TASK ITEM> Filter these entries down to lines holding "jQuery".

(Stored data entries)
______________________________

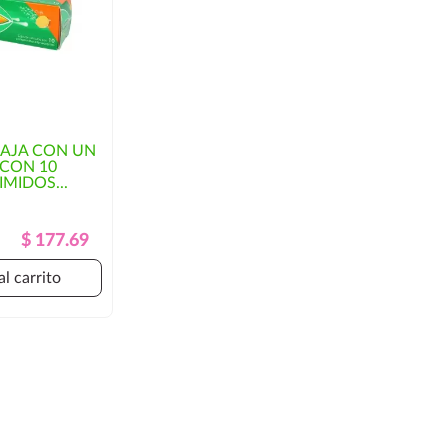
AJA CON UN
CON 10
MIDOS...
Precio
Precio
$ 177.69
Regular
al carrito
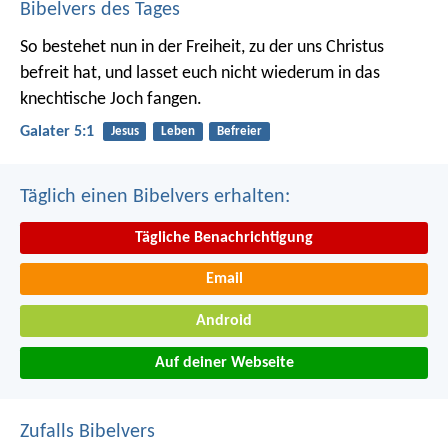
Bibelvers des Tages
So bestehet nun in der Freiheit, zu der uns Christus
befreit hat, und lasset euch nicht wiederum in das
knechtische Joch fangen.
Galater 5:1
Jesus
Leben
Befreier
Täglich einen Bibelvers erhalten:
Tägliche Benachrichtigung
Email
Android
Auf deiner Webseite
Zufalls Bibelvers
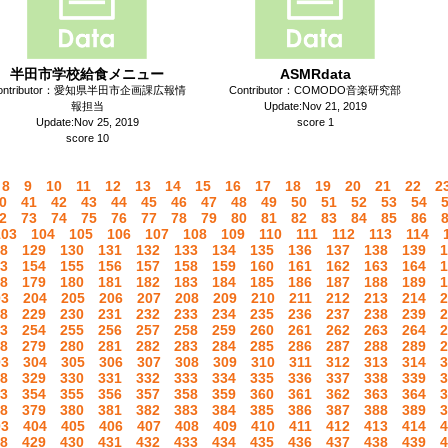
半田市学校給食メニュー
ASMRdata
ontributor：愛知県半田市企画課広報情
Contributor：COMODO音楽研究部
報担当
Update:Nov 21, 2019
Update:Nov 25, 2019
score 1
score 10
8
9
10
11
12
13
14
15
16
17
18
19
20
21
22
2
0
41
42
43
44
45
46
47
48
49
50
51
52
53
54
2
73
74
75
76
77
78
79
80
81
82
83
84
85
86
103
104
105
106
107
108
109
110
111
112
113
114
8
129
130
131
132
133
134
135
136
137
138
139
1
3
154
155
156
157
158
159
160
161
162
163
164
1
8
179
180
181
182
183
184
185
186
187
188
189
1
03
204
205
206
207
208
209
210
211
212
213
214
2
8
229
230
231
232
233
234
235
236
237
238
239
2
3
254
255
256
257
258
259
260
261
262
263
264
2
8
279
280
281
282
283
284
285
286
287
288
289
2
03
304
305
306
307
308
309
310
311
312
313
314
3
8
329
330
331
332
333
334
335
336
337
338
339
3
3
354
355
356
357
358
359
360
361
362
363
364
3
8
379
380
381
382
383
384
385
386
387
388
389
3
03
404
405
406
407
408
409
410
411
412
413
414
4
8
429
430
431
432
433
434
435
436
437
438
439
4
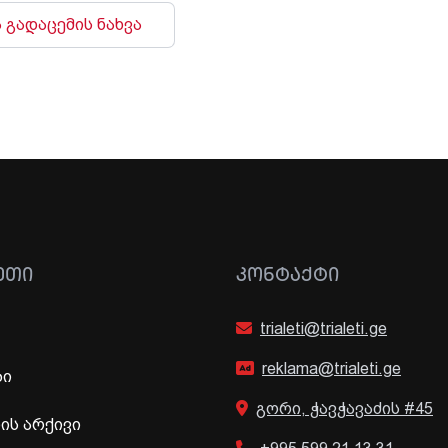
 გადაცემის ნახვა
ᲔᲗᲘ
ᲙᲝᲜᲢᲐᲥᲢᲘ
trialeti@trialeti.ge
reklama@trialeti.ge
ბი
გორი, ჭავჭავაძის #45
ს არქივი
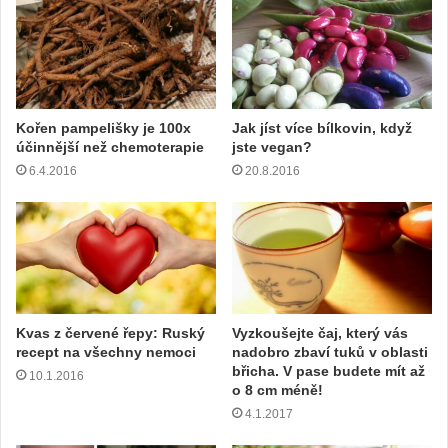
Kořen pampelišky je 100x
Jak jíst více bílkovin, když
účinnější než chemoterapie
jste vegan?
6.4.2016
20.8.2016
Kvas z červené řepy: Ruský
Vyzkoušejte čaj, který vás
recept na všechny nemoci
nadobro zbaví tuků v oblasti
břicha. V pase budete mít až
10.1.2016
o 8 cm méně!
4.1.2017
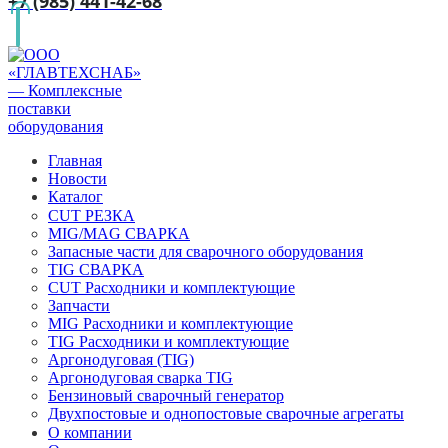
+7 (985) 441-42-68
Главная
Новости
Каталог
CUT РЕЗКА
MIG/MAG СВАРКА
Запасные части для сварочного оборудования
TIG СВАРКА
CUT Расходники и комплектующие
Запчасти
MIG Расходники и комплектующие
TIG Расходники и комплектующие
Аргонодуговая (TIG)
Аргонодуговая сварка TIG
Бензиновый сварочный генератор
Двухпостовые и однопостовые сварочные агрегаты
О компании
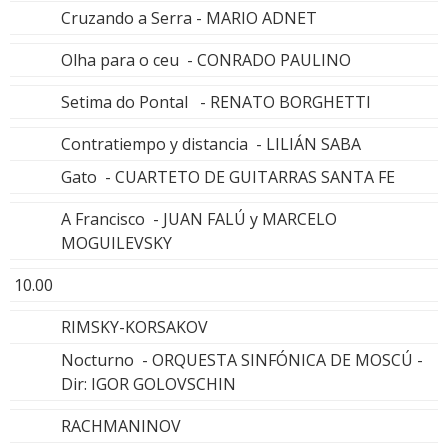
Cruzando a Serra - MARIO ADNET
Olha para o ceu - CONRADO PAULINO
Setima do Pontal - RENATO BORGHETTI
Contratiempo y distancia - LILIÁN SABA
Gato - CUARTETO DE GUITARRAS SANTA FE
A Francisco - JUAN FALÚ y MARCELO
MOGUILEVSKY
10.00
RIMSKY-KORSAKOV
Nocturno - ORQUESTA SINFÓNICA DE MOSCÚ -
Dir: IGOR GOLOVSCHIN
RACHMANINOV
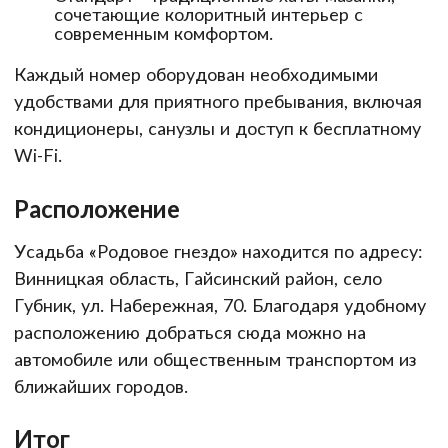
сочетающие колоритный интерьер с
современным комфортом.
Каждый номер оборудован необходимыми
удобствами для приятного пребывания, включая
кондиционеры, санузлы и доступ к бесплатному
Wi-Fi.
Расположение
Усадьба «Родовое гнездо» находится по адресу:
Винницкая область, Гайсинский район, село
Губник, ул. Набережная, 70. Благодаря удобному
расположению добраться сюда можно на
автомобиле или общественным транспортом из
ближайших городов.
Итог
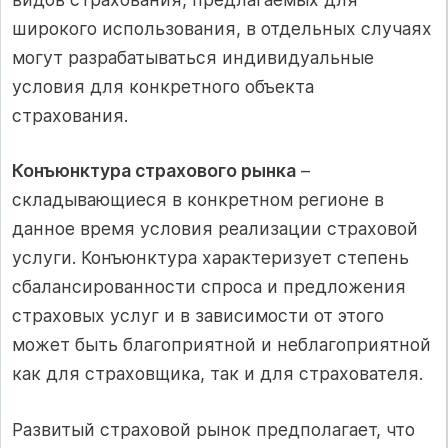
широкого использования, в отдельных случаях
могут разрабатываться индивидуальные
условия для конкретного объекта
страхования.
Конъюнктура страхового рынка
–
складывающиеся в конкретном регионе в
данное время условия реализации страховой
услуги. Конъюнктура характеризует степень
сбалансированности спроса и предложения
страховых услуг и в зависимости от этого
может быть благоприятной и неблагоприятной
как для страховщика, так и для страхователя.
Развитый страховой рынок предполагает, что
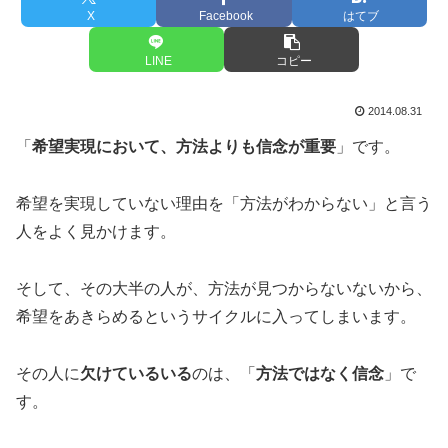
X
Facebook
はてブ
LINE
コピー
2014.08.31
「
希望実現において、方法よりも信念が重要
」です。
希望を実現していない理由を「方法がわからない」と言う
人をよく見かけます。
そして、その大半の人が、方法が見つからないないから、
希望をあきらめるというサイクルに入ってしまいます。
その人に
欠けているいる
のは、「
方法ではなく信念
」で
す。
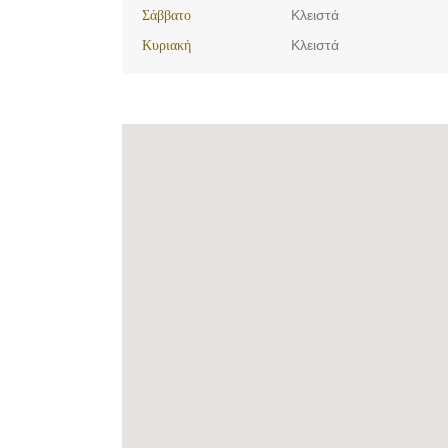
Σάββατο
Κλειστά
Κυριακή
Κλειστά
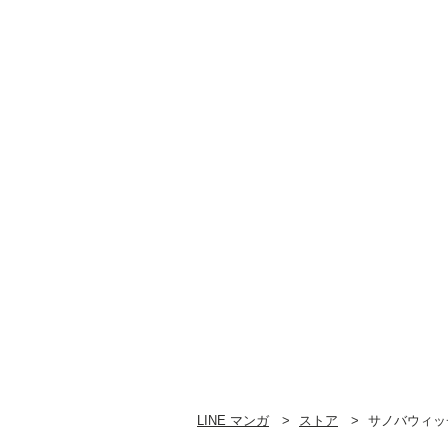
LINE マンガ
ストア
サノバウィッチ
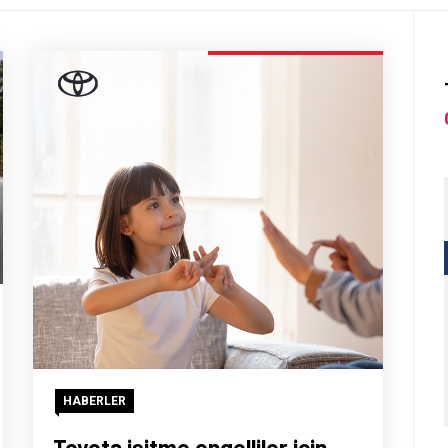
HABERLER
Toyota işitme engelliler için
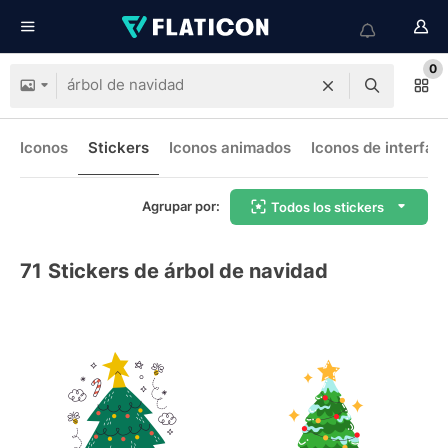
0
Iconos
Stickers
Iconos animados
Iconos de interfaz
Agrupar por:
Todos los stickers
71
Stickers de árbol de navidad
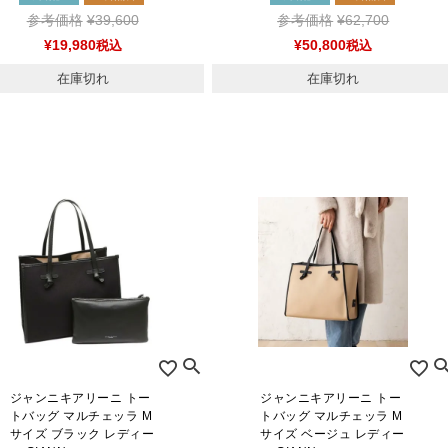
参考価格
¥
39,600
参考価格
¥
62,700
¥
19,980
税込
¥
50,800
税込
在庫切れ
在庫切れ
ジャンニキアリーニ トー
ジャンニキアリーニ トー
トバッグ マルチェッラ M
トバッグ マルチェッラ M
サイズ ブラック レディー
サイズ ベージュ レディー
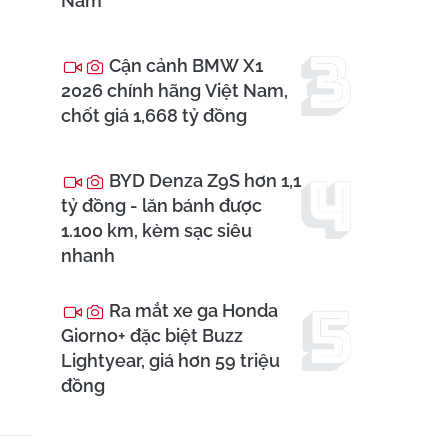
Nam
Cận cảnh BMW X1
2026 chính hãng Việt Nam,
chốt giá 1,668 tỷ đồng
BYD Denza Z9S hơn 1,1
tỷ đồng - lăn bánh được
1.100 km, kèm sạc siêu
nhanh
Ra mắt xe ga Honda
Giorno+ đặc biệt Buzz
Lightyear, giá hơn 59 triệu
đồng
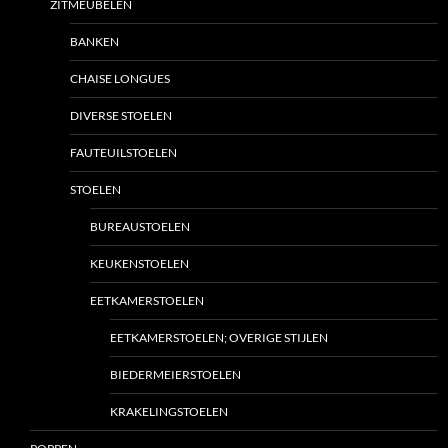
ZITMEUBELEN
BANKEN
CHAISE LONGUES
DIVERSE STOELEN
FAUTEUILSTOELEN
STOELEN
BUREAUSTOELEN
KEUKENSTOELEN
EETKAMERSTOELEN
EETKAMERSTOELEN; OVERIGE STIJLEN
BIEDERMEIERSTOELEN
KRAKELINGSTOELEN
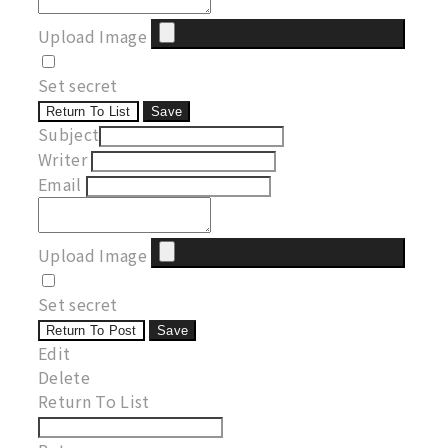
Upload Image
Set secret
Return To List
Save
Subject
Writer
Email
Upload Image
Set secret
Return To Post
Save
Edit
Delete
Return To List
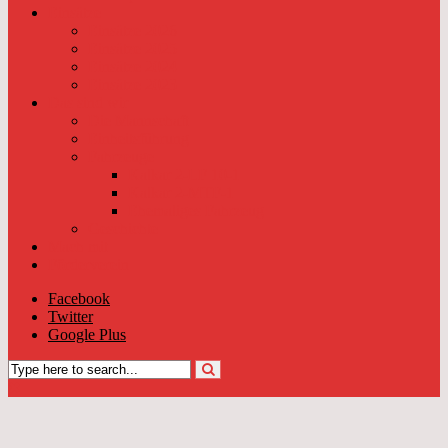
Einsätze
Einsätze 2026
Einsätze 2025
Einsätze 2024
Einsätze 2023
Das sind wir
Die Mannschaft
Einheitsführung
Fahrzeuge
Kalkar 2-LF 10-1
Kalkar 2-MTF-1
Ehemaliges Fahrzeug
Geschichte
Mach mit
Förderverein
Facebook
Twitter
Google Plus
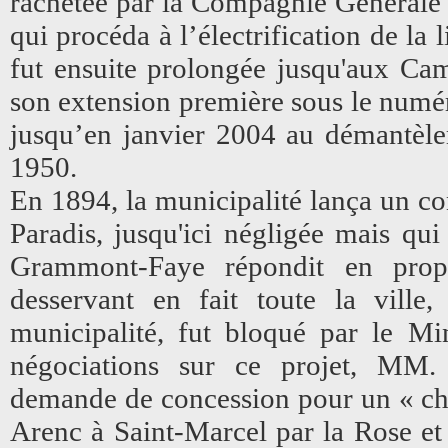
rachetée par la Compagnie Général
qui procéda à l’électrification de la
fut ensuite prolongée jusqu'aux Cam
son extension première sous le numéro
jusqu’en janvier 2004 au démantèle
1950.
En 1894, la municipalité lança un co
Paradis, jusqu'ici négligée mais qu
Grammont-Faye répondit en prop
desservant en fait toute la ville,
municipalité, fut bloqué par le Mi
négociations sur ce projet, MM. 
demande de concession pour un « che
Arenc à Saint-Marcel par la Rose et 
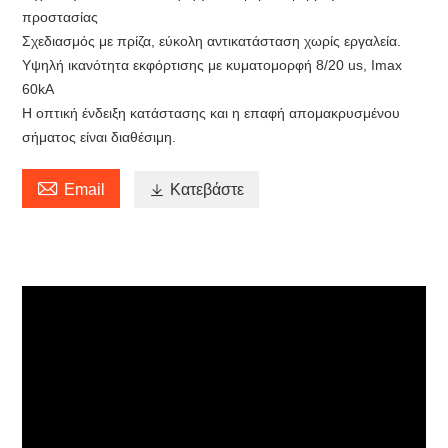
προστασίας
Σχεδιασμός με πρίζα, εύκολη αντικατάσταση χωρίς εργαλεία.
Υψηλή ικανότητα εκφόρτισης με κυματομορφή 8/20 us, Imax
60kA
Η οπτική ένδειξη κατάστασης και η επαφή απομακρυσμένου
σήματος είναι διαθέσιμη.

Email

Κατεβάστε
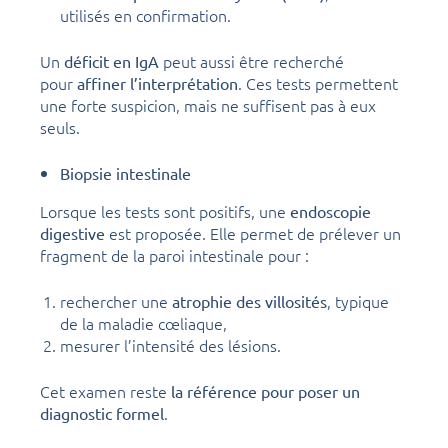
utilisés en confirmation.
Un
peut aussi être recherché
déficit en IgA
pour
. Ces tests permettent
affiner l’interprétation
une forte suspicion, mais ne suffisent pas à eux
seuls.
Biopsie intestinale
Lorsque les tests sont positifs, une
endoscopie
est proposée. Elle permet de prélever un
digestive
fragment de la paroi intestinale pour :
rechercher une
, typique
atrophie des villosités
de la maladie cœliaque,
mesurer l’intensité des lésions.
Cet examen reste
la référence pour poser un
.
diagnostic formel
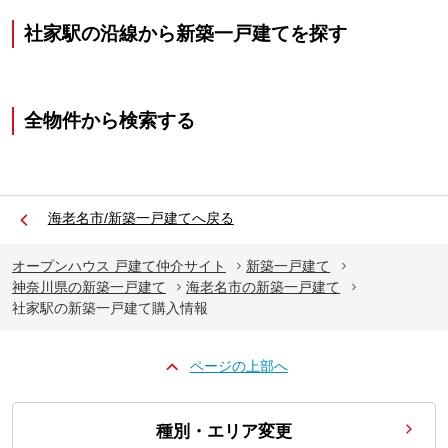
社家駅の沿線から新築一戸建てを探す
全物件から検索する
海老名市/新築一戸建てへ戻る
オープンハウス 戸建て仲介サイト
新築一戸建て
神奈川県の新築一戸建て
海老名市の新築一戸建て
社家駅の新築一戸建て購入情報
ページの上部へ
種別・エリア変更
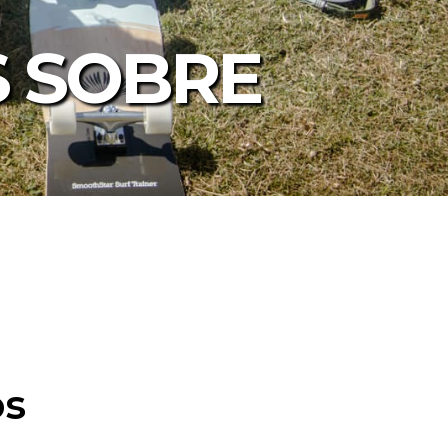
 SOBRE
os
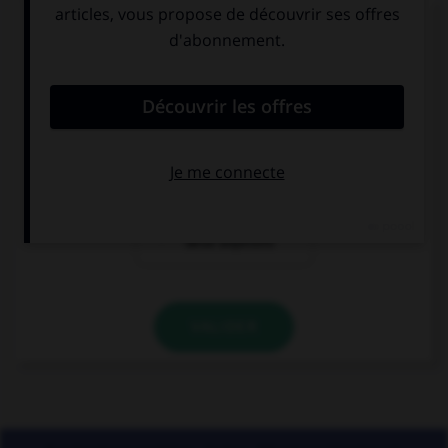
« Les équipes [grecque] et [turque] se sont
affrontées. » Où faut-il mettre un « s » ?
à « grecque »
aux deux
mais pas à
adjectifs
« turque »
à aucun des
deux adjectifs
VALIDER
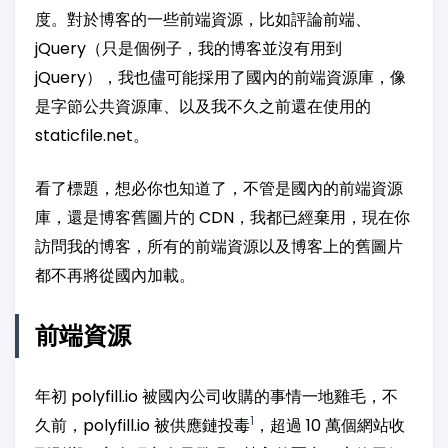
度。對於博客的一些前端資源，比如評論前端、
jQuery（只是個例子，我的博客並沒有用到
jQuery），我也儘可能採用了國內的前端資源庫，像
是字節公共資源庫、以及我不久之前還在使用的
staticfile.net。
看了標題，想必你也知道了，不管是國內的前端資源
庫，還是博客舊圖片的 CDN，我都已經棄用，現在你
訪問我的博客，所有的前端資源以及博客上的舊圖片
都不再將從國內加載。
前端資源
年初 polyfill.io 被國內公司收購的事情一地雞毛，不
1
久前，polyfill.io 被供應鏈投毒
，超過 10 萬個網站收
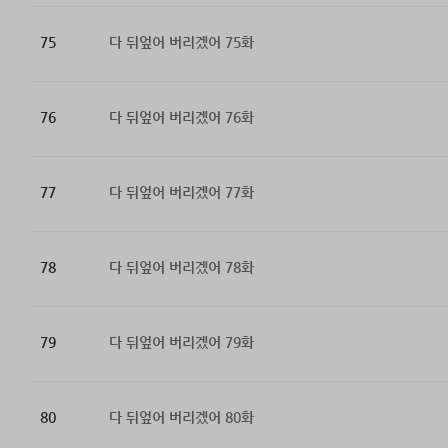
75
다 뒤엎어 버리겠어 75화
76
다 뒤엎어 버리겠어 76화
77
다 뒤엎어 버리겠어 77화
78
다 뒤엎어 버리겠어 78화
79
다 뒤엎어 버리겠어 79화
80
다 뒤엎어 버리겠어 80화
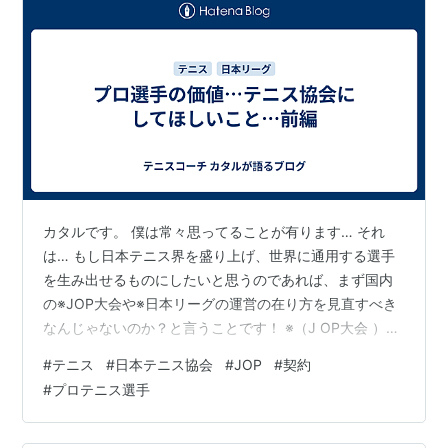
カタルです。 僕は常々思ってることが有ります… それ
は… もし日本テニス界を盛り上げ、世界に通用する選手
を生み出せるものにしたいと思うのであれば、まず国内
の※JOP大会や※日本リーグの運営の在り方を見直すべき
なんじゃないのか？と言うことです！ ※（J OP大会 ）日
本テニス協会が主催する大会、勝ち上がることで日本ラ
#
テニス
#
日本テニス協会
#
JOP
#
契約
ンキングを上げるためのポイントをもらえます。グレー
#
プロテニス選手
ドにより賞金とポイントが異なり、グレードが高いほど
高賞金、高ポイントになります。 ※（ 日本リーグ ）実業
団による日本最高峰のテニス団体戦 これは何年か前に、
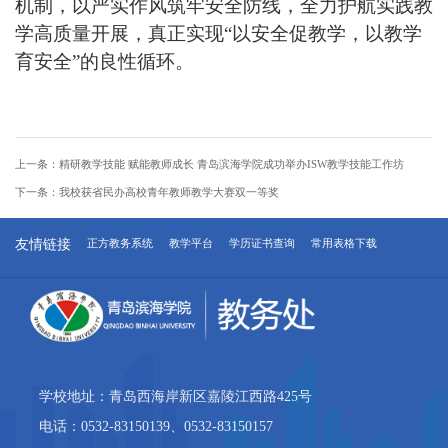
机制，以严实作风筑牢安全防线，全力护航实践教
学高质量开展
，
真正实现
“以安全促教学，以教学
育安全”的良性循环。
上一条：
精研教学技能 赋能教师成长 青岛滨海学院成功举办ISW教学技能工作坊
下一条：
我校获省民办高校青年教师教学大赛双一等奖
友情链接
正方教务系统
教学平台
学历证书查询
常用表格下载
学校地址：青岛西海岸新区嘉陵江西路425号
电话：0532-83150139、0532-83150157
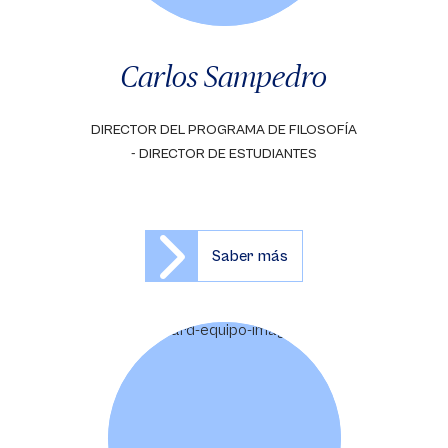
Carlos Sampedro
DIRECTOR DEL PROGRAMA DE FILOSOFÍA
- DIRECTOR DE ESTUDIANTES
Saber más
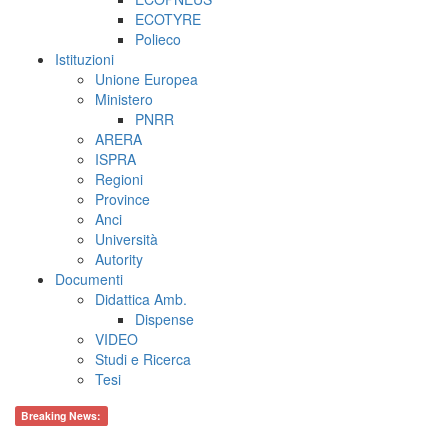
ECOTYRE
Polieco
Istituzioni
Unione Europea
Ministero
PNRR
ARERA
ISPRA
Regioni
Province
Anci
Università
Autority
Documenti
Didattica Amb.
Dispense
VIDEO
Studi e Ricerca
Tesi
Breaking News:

______________________________

COMPLETED EXERCISE>
jQuery（只是個例子，我的博客並沒有用到
jQuery），我也儘可能採用了國內的前端資源庫，像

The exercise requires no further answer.